_Exercise prompt_.
Check every line below for the word "usuário" and copy each one that has it.

++++ Data to process ++++

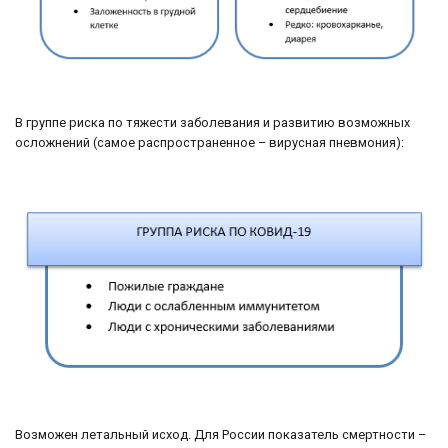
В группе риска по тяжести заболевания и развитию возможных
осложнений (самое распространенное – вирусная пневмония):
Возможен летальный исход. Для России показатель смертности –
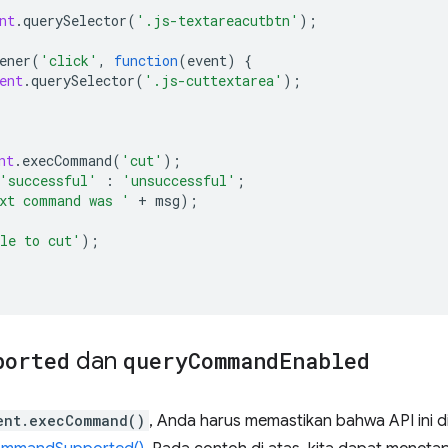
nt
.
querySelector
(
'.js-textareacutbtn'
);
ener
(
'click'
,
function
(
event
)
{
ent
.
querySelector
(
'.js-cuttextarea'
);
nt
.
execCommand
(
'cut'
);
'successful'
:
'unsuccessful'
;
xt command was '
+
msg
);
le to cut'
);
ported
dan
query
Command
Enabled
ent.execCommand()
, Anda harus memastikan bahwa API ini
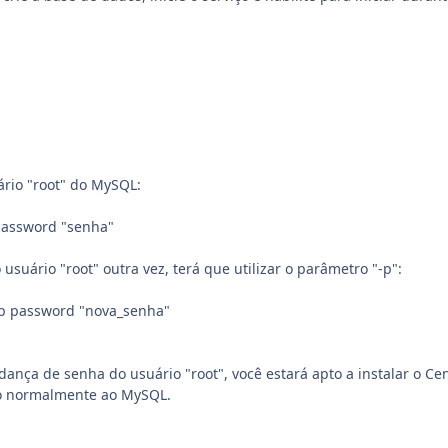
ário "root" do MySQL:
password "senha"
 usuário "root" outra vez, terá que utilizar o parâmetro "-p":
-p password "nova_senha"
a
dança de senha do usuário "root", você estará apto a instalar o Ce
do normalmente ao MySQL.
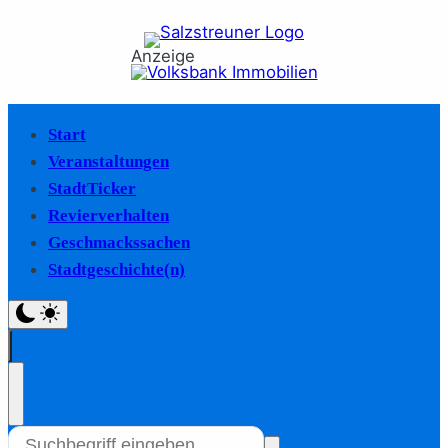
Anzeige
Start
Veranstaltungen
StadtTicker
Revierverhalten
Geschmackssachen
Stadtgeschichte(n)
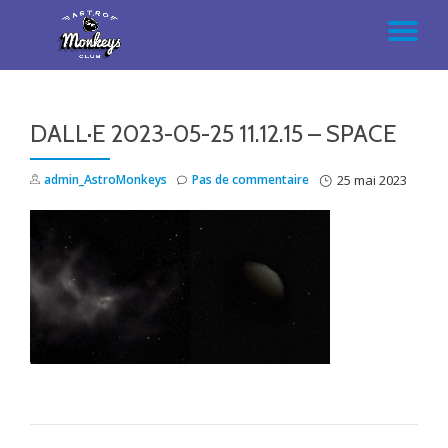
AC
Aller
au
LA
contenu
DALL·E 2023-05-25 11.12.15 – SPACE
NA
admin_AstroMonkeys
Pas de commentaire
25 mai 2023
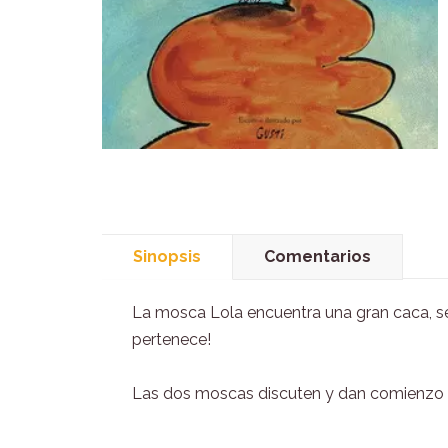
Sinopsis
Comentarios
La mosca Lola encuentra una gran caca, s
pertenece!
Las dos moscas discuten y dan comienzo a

++++
++++ Data to process ++++

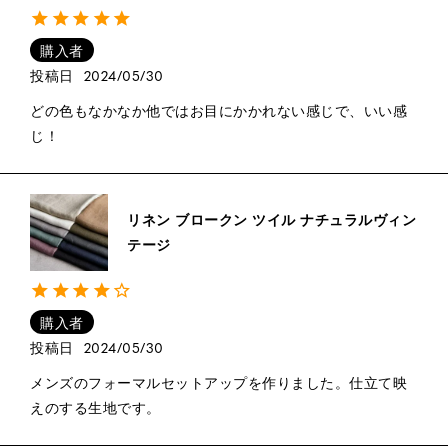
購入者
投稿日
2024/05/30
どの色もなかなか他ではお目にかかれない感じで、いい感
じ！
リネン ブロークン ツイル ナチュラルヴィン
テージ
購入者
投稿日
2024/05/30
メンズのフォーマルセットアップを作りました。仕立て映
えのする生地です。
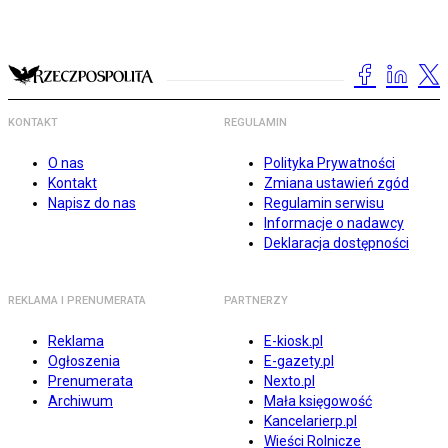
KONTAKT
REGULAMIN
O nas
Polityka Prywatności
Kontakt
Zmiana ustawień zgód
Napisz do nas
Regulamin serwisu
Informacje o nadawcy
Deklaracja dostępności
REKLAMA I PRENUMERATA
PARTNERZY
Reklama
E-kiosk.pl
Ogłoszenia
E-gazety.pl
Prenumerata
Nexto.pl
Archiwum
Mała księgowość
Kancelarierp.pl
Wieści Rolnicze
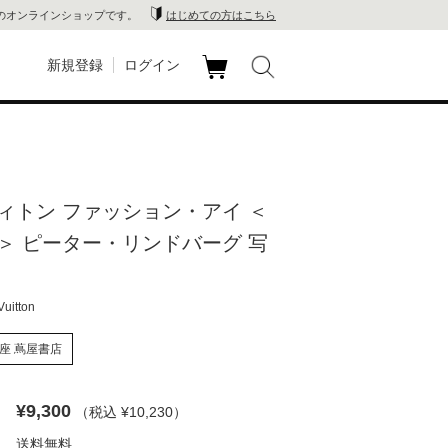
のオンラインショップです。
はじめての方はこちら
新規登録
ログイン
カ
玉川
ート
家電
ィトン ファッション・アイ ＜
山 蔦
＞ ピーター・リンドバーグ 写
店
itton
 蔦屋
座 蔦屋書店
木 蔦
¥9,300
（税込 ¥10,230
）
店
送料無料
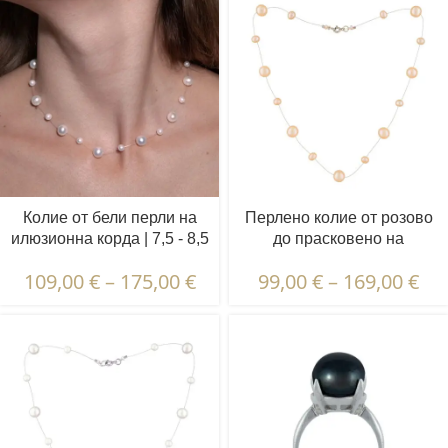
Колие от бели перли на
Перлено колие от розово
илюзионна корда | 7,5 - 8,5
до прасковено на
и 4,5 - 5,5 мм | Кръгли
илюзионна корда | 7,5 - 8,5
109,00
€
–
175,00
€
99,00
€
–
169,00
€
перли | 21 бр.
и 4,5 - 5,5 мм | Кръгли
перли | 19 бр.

++++
++++ Data to process ++++

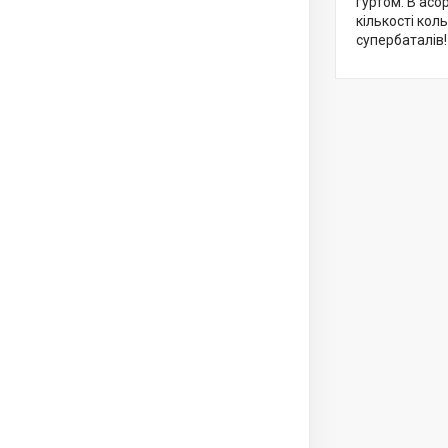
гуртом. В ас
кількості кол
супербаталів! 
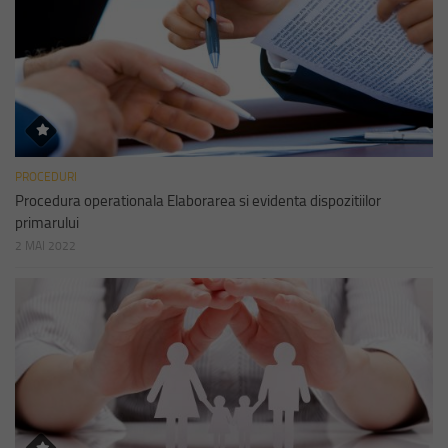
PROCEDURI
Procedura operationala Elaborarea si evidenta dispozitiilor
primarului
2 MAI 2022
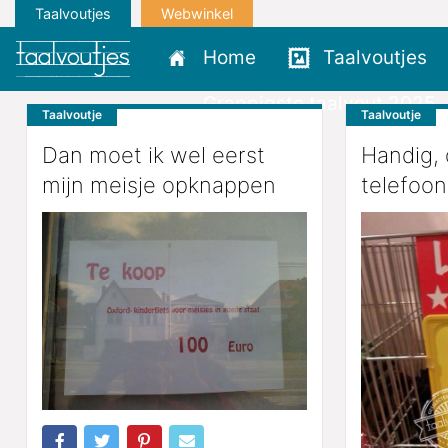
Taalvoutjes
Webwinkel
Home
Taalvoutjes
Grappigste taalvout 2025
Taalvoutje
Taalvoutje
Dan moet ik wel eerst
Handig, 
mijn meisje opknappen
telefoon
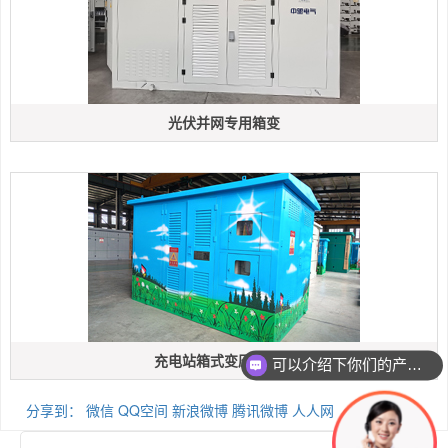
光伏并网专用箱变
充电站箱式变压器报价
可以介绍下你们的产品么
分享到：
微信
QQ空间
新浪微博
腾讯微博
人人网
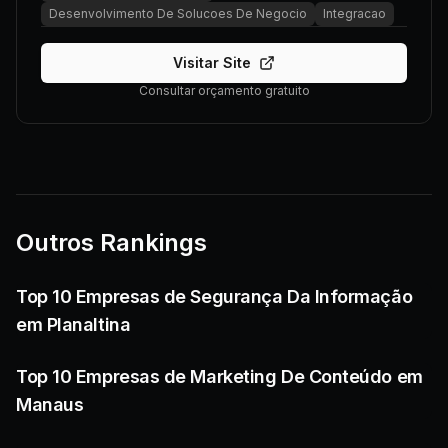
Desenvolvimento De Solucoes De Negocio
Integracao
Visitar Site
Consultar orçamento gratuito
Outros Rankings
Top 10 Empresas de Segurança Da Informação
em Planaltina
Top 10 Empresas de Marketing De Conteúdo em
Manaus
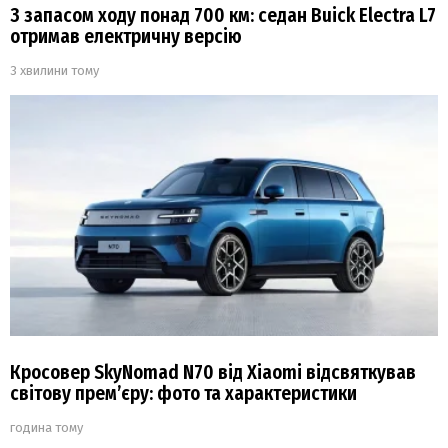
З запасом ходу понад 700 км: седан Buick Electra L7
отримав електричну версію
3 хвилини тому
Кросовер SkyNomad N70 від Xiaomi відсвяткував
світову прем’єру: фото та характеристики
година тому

++++

_Output for this exercise_.
 usuário "root" outra vez, terá que utilizar o parâmetro "-p":
dança de senha do usuário "root", você estará apto a instalar o Ce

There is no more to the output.